Moro em Higienópolis, um bairro de São Paulo. Quem quiser me encontrar, basta andar de noite pela região durante este período e olhar para cima. De igual forma ao holofote que projeta a silhueta de um morcego para chamar o Batman, o clarão imenso da iluminação natalina idealizada pelo síndico indicará com precisão a localização do meu prédio. Nenhum outro lugar do bairro, do país ou do mundo é páreo para nós. Passou por ali e viu o clarão, esteja certo, é meu prédio.

Mas não é só. Há, ainda, nessa época, os encontros de confraternização promovidos quase semanalmente. Tem a festa dos funcionários, a festa dos moradores, com as crianças, sem as crianças, a festa do Natal, do pré-Natal, do escambau, em que todos se encontram e se solidarizam.

Odeio tudo isso. Acho a iluminação cafona e as festas chatas. Não vejo razão para que meu prédio tenha as cores que a vida real de nenhum adulto tem, nem vejo razão para confraternizar com gente estranha que, por mero acaso, mora no mesmo lugar que eu. Abraçar e trocar afetos é algo reservado à minha família e, ainda assim, família stricto sensu: pais, esposa, cachorros, enteada, irmã – e já está bom demais!

Solidarizar-se passa muito longe de trocar abraços fingidos, ir a festas chatíssimas e decorar a fachada com iluminações escandalosas.
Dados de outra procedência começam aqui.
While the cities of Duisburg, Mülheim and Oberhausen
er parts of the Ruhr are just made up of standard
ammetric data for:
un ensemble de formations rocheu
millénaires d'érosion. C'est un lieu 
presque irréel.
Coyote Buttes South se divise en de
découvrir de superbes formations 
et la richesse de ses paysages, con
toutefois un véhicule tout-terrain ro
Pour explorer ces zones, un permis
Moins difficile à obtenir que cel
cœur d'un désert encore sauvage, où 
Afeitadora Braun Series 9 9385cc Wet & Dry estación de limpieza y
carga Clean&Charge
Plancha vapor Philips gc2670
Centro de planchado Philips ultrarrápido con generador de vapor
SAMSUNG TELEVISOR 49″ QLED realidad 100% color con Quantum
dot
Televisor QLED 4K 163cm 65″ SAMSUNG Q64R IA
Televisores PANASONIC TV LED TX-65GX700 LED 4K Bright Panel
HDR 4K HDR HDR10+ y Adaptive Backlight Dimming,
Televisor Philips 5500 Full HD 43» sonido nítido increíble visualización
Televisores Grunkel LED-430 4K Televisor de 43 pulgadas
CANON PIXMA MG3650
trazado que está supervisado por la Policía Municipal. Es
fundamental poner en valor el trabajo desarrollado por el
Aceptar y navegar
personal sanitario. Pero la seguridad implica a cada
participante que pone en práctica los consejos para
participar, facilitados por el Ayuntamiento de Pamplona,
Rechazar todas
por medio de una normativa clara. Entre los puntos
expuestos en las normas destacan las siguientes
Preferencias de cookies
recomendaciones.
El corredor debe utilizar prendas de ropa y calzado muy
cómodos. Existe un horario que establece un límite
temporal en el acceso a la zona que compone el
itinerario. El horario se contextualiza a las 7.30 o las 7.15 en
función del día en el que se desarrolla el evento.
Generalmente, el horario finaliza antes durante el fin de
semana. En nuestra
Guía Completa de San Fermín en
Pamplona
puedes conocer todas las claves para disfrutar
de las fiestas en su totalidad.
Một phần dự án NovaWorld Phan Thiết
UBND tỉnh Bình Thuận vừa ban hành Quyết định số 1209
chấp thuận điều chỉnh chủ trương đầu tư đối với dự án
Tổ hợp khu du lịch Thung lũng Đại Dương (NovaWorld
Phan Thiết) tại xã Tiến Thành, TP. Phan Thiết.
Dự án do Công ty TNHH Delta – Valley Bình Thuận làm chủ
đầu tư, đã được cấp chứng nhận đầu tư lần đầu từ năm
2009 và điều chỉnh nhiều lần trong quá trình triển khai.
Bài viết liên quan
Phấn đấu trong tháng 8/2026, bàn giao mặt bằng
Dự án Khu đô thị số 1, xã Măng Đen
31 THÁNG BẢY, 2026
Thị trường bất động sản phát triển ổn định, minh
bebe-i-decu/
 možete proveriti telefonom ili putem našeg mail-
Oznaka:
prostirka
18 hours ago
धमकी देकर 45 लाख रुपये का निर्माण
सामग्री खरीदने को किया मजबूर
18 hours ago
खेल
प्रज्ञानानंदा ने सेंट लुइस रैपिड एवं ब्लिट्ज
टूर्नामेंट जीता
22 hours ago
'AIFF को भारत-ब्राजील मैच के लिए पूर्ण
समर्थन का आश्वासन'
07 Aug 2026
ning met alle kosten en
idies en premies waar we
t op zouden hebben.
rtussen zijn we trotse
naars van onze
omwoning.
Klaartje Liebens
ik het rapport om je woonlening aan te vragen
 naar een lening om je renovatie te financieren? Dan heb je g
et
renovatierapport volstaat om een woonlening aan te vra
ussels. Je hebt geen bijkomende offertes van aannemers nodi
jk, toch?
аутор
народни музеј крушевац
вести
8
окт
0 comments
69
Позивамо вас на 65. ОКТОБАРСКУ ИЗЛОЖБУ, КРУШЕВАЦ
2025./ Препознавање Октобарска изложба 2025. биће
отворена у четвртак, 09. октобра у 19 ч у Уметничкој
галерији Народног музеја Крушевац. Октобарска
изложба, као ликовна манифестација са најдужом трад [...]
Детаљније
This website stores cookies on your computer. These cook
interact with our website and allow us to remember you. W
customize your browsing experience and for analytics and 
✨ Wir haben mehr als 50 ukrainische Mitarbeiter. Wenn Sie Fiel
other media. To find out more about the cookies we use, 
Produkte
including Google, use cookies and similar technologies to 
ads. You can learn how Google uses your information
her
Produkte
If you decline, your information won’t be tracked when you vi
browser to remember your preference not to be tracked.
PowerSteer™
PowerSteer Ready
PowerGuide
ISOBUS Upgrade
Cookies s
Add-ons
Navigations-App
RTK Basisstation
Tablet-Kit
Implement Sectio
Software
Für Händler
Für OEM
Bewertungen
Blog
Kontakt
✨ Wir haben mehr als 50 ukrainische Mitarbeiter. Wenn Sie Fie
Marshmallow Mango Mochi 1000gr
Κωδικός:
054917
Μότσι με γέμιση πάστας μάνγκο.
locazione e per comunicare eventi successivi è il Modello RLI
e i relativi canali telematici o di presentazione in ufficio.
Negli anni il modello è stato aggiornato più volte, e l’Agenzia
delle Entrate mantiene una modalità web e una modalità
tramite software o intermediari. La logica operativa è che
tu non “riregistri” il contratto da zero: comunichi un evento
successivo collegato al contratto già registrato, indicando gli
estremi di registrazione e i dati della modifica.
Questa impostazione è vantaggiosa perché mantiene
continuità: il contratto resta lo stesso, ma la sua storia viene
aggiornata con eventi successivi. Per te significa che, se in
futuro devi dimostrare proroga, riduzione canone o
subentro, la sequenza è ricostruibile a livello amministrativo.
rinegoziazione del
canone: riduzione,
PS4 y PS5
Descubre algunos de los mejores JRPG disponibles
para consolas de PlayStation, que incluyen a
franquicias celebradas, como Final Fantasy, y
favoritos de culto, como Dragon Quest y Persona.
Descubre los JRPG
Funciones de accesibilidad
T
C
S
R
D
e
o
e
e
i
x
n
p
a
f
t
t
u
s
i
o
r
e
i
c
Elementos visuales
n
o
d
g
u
Confraternizar com moradores e funcionários é algo que se faz nas sombras, na rotina, quando ninguém está vendo, nem esperando. O bom dia cortês, ao cruzar o caminho do outro pela manhã, a cerimônia no elevador, o respeito com os lugares de convivência. O resto é balela, coisa de gente adulta que não cresceu.

Durante o ano, boa parte dos moradores não olha na cara dos funcionários. Conheço uma senhora que chega a desviar o rosto quando há o risco mínimo de ter de cumprimentar alguém. O zelador é mais mal-humorado que meu cachorro em dia de banho e o vizinho, quando coloquei ao lado de minha porta uma sapateira de 50 centímetros, me notificou alegando que obstruía a passagem. Pensei comigo: só se for a passagem de formigas. Mas quando chega o Natal… ah, quanta luz, quanta festa, quanta alegria. Façam-me um favor: me deixem em paz!

Aos leitores, boas festas – sem vizinhos – e, quando meu humor voltar, torno a falar de Direito e de política, para que ele possa piorar de novo. É a vida, ao menos, a minha.

André Marsiglia é advogado, pesquisador e articulista.